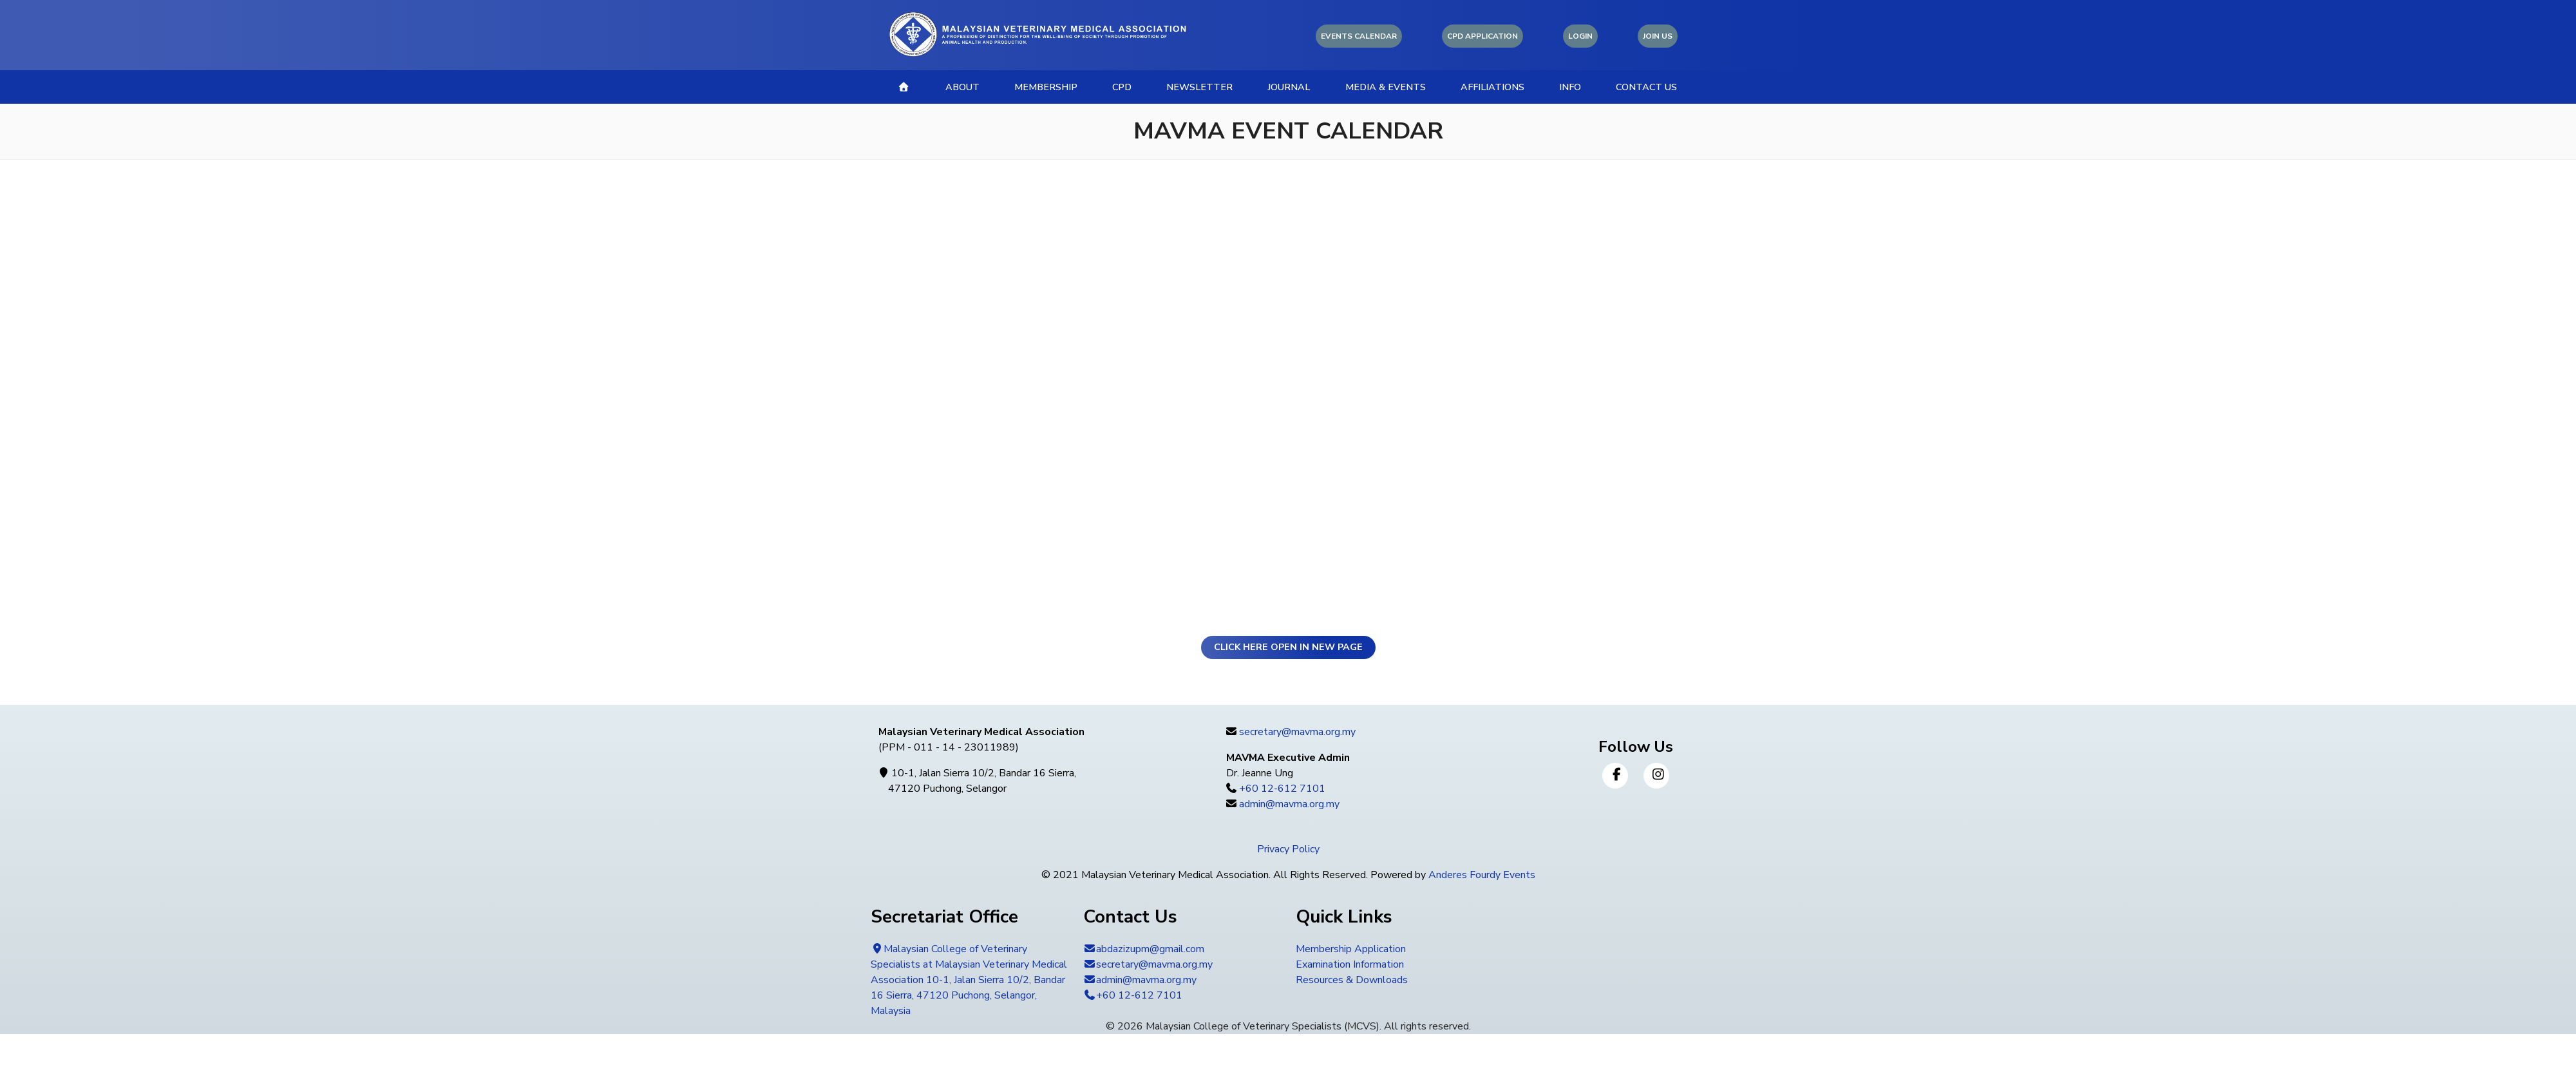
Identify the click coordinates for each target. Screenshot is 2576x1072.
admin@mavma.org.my (1289, 804)
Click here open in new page (1288, 646)
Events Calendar (1359, 36)
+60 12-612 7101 (1282, 788)
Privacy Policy (1288, 849)
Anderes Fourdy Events (1481, 875)
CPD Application (1482, 36)
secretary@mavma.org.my (1297, 732)
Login (1580, 36)
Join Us (1657, 36)
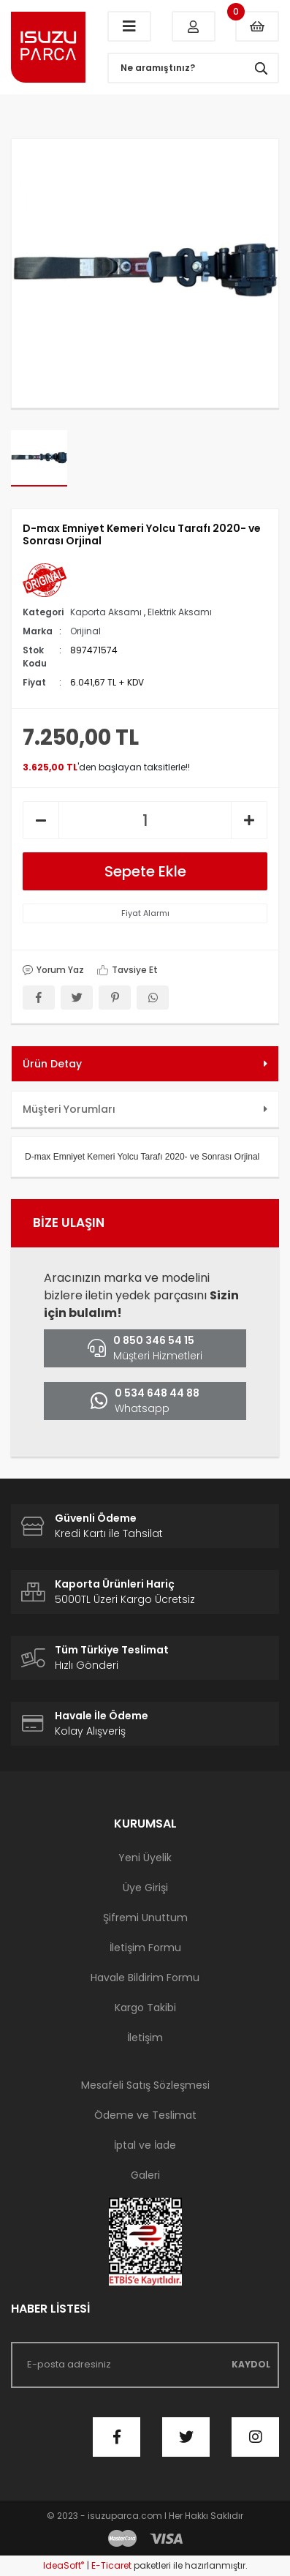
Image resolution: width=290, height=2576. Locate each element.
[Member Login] (193, 26)
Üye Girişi (145, 1887)
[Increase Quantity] (249, 820)
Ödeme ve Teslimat (145, 2115)
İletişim (145, 2037)
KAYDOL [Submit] (251, 2364)
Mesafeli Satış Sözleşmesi (145, 2085)
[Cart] (257, 26)
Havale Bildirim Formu (145, 1977)
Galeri (145, 2175)
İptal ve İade (145, 2145)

===

Retype each of the entries above exactly as it appears, with no pictures.

Identify the click coordinates for each target. Screenshot is 2576x1072.
admin@mavma.org.my (1289, 804)
Click here open in new page (1288, 646)
Events Calendar (1359, 36)
+60 12-612 7101 (1282, 788)
Privacy Policy (1288, 849)
Anderes Fourdy Events (1481, 875)
CPD Application (1482, 36)
secretary@mavma.org.my (1297, 732)
Login (1580, 36)
Join Us (1657, 36)
Image resolution: width=290, height=2576. Locate each element.
[Member Login] (193, 26)
Üye Girişi (145, 1887)
[Increase Quantity] (249, 820)
Ödeme ve Teslimat (145, 2115)
İletişim (145, 2037)
KAYDOL [Submit] (251, 2364)
Mesafeli Satış Sözleşmesi (145, 2085)
[Cart] (257, 26)
Havale Bildirim Formu (145, 1977)
Galeri (145, 2175)
İptal ve İade (145, 2145)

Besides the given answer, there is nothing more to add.